LDPC Channel Encoding with Variable Block Sizes and Rates
Find Innovative SolutionsGenerate Solutions
Solution Overview
Problem
Current LDPC code designs face challenges in supporting various input lengths and coding rates, particularly for short information word lengths and fixed coding rates, due to limitations in lifting methods and trapping set characteristics.
Innovation Solution
The proposed method involves designing LDPC codes using a lifting technique and considering trapping set characteristics, with a channel encoding method that identifies a block size and shift value sequence for LDPC encoding and decoding, employing a permutation matrix of size ZXZ, where the shift value sequence is predetermined for circular shifts, to support variable lengths and rates.
Engineering Contradictions & Design Principles
Engineering Contradiction Analysis
1Adaptability or versatility
If conventional LDPC code designs are used, then implementation is straightforward, but they cannot support various input lengths and coding rates effectively
Solution Approach 1:
The patent creates a universal LDPC code design that can handle multiple input lengths and coding rates through a single base matrix structure.
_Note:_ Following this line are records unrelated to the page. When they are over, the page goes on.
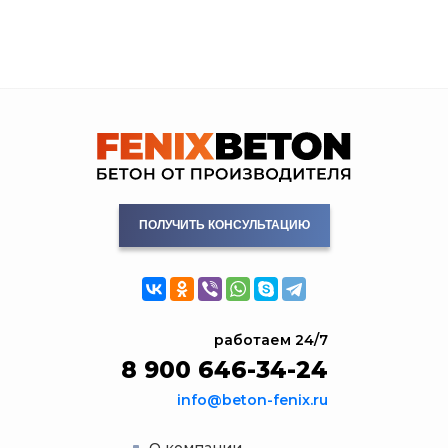
ПОЛУЧИТЬ КОНСУЛЬТАЦИЮ
работаем 24/7
8 900 646-34-24
info@beton-fenix.ru
О компании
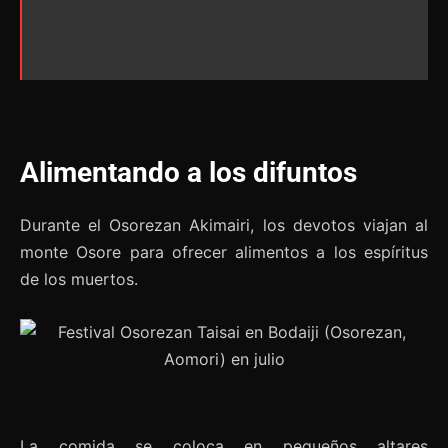
Alimentando a los difuntos
Durante el Osorezan Akimairi, los devotos viajan al
monte Osore para ofrecer alimentos a los espíritus
de los muertos.
La comida se coloca en pequeños altares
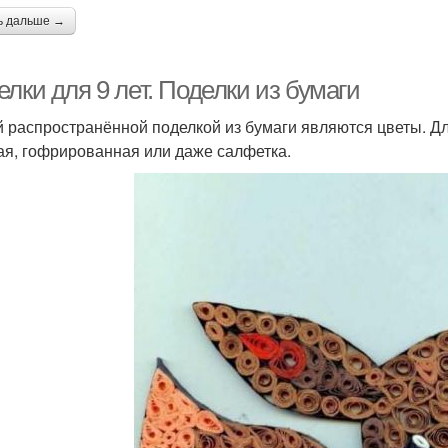
Поде
ь дальше →
евозможные поделки
Поделки из втулки
лки для 9 лет. Поделки из бумаги
 распространённой поделкой из бумаги являются цветы. Дл
делки на новый год
Поделки из фоамирана
Нов
ая, гофрированная или даже салфетка.
Поделки из бисера
Поделки к новому году
Кл
Поделка из природного
Года в поделках
Под
материала
делки из природных
Поделки из природного
Кр
материалов
материала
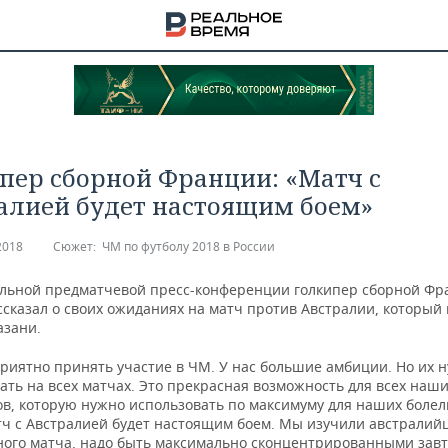
пер сборной Франции: «Матч с
алией будет настоящим боем»
2018
Сюжет:
ЧМ по футболу 2018 в России
льной предматчевой пресс-конференции голкипер сборной Фр
ссказал о своих ожиданиях на матч против Австралии, который
азани.
риятно принять участие в ЧМ. У нас большие амбиции. Но их 
ть на всех матчах. Это прекрасная возможность для всех наш
НА
ов, которую нужно использовать по максимуму для наших болел
тч с Австралией будет настоящим боем. Мы изучили австралий
ого матча, надо быть максимально сконцентрированными завт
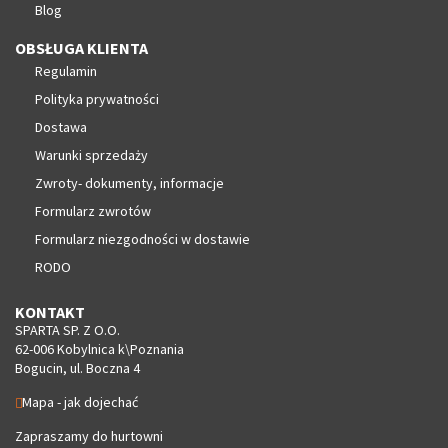
Blog
OBSŁUGA KLIENTA
Regulamin
Polityka prywatności
Dostawa
Warunki sprzedaży
Zwroty- dokumenty, informacje
Formularz zwrotów
Formularz niezgodności w dostawie
RODO
KONTAKT
SPARTA SP. Z O.O.
62-006 Kobylnica k\Poznania
Bogucin, ul. Boczna 4
Mapa - jak dojechać
Zapraszamy do hurtowni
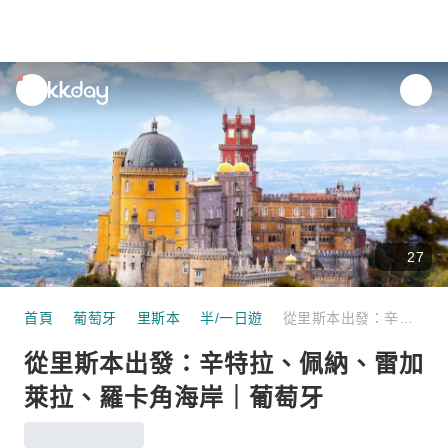
unread
notifications
27
首頁
葡萄牙
里斯本
半/一日遊
從里斯本出發：辛特拉、佩納、雷加萊拉、羅卡角海岸｜葡萄牙
從里斯本出發：辛特拉、佩納、雷加
萊拉、羅卡角海岸｜葡萄牙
The base matrix with carefully designed column weights and trapping set characteristics serves as a universal foundation that adapts to different communication requirements without requiring separate code designs for each scenario.
Solution Approach 2:
The patent enables adaptability by changing parameters such as the lifting size and selecting different column subsets from the base matrix. By varying these parameters, the same base matrix can generate LDPC codes suitable for different input lengths and coding rates, achieving versatility through parameter adjustment rather than structural redesign.
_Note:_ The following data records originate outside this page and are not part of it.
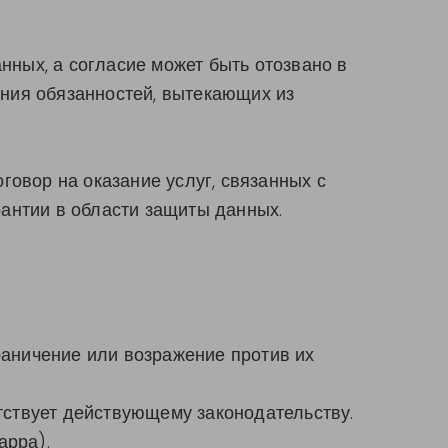
анных, а согласие может быть отозвано в
ния обязанностей, вытекающих из
говор на оказание услуг, связанных с
антии в области защиты данных.
граничение или возражение против их
етствует действующему законодательству.
арра).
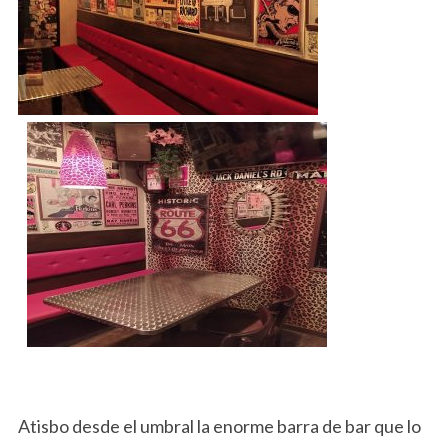
Atisbo desde el umbral la enorme barra de bar que lo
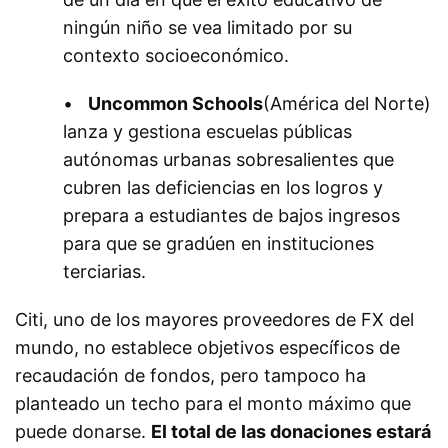
ningún niño se vea limitado por su
contexto socioeconómico.
•
Uncommon Schools
(América del Norte)
lanza y gestiona escuelas públicas
autónomas urbanas sobresalientes que
cubren las deficiencias en los logros y
prepara a estudiantes de bajos ingresos
para que se gradúen en instituciones
terciarias.
Citi, uno de los mayores proveedores de FX del
mundo, no establece objetivos específicos de
recaudación de fondos, pero tampoco ha
planteado un techo para el monto máximo que
puede donarse.
El total de las donaciones estará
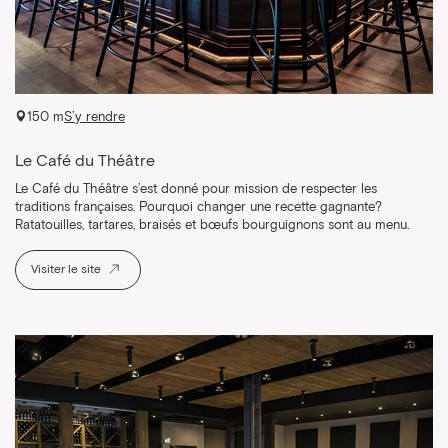
150 m
S’y rendre
Le Café du Théâtre
Le Café du Théâtre s’est donné pour mission de respecter les
traditions françaises. Pourquoi changer une recette gagnante?
Ratatouilles, tartares, braisés et bœufs bourguignons sont au menu.
Visiter le site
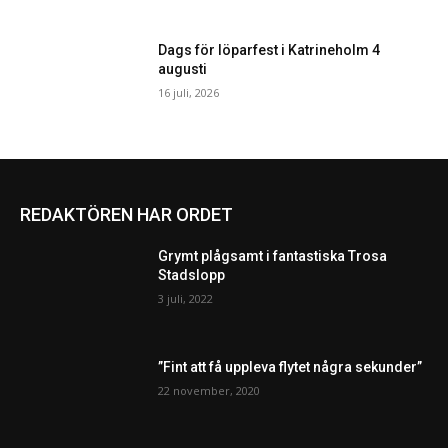
Dags för löparfest i Katrineholm 4
augusti
16 juli, 2026
REDAKTÖREN HAR ORDET
Grymt plågsamt i fantastiska Trosa
Stadslopp
3 juli, 2022
”Fint att få uppleva flytet några sekunder”
22 november, 2020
2Adaptability or versatility
If lifting methods are used to support variable lengths, then code flexibility increases, but trapping set characteristics deteriorate
Solution Approach 1:
The patent applies preliminary action by pre-designing the base matrix with optimal trapping set characteristics before the lifting process. The column weights and connections are carefully arranged in advance to minimize trapping sets, ensuring that even after lifting to support variable lengths, the fundamental reliability properties are preserved.
Solution Approach 2:
The patent applies local quality by ensuring that different parts of the base matrix have optimized local structures. Specific columns are designed with particular weight distributions and connection patterns that locally minimize trapping sets, while the overall matrix maintains flexibility for various lifting operations. This local optimization ensures reliability is maintained across the entire code structure.
3Reliability
If dedicated LDPC codes are designed for short information words, then error correction performance improves, but design complexity increases
Solution Approach 1:
The patent applies segmentation by dividing the code structure into a base matrix and multiple lifted versions. The base matrix contains the essential error correction properties optimized for short information words, while the lifting operation segments the generation of different code lengths from this unified foundation. This reduces design complexity compared to creating entirely separate codes for each length.
Solution Approach 2:
The patent uses copying by creating multiple instances of the optimized base matrix structure through the lifting operation. Rather than designing separate dedicated codes for each short information word length, the same optimized structural patterns are copied and scaled through lifting, maintaining error correction performance while reducing overall design complexity.
Data Source
Figure 1~2
Figure 3a
Figure 3b
AI summary
A pre-5th-generation (pre-5G) or 5G communication system for supporting higher data rates beyond a 4th-generation (4G) communication system, such as long term evolution (LTE) is provided. A channel encoding method in a communication or broadcasting system includes identifying an input bit size, determining a block size (Z), determining a low density parity check (LDPC) sequence to perform LDPC encoding, and performing the LDPC encoding based on the LDPC sequence and the block size.